===== DATA PROVIDED =====

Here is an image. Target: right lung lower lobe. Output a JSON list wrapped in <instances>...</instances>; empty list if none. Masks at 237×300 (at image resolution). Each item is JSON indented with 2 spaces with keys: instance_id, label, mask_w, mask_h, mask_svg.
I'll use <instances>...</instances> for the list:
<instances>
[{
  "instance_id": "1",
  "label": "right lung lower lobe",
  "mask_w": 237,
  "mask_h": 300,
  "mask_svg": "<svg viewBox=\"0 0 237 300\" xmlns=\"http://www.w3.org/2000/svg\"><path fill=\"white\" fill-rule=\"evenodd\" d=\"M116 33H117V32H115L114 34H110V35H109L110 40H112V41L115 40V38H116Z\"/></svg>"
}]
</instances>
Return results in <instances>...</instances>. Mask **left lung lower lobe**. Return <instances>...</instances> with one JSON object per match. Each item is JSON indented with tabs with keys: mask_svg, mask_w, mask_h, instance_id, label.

=====
===== DATA PROVIDED =====

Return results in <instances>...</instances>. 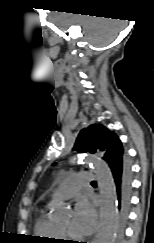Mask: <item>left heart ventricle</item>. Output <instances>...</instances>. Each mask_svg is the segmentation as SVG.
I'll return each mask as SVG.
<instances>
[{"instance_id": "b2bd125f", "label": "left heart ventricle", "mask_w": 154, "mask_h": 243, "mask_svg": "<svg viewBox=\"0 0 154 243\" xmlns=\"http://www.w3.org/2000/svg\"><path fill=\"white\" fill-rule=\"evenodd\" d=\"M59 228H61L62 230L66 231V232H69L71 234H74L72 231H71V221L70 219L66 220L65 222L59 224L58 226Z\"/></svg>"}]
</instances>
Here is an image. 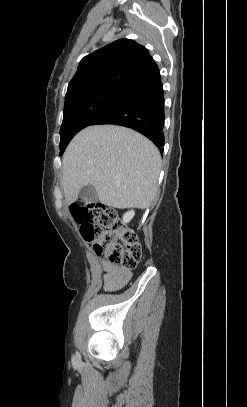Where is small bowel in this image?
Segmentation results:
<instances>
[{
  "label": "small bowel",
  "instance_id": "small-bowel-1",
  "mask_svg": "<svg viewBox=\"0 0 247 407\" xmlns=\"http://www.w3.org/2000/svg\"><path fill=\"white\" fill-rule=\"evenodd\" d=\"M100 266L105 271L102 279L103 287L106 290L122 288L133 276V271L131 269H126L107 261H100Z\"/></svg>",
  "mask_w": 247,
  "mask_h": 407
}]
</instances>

=====
===== DATA PROVIDED =====

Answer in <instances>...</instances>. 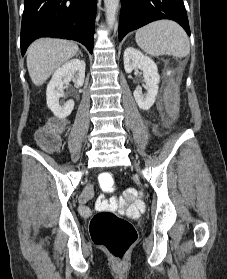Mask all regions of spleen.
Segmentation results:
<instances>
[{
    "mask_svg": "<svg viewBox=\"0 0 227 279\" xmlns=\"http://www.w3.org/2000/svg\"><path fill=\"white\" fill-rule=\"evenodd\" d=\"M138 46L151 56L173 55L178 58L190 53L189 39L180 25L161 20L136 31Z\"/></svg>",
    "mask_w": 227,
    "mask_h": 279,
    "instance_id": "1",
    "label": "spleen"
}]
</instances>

=====

ABOUT THIS TASK
Reprint exactly the lines above that start at the one with "Here is an image. Target: right" and end at the one with "Return results in <instances>...</instances>. Mask **left", keeping both and adding none.

OUTPUT BELOW
Here is an image. Target: right lung lower lobe. Output a JSON list wrapped in <instances>...</instances>; empty list if none. Masks at 237×300 (at image resolution). Each item is JSON indented with 2 spaces with keys: instance_id, label, mask_w, mask_h, mask_svg.
I'll use <instances>...</instances> for the list:
<instances>
[{
  "instance_id": "1",
  "label": "right lung lower lobe",
  "mask_w": 237,
  "mask_h": 300,
  "mask_svg": "<svg viewBox=\"0 0 237 300\" xmlns=\"http://www.w3.org/2000/svg\"><path fill=\"white\" fill-rule=\"evenodd\" d=\"M116 33H117V32H115L114 34H110V35H109L110 40H112V41L115 40V38H116Z\"/></svg>"
}]
</instances>
Return results in <instances>...</instances>. Mask **left lung lower lobe**. Return <instances>...</instances> with one JSON object per match. Each item is JSON indented with tabs with keys: mask_svg, mask_w, mask_h, instance_id, label.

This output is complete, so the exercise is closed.